(SUPPLIED DATA Opens)

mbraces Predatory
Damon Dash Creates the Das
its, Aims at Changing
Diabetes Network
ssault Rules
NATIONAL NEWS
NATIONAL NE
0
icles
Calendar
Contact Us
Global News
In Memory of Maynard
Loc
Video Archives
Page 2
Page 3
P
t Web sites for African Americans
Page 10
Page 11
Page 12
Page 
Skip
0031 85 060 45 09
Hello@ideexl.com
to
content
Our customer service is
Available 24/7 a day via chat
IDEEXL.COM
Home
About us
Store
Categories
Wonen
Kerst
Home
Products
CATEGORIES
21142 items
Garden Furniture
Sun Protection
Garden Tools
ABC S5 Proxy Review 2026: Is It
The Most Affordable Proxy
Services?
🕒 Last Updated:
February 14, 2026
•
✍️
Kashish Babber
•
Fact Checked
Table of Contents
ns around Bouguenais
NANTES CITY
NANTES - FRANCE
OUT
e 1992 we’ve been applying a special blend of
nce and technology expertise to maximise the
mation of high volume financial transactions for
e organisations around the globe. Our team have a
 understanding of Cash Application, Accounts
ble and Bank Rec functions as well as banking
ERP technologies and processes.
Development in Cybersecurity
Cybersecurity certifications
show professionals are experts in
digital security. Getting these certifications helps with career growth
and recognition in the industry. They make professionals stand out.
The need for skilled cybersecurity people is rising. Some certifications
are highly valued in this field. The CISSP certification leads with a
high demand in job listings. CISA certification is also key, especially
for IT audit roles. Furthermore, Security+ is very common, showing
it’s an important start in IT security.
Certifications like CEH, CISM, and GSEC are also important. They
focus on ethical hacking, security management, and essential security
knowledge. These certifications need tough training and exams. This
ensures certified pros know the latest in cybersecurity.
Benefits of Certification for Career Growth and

(SUPPLIED DATA Closes)

• _WORK INSTRUCTIONS_
How many of the lines in this material contain the word "Page"? State the number and nothing else.

• _WRITTEN RESPONSE_
6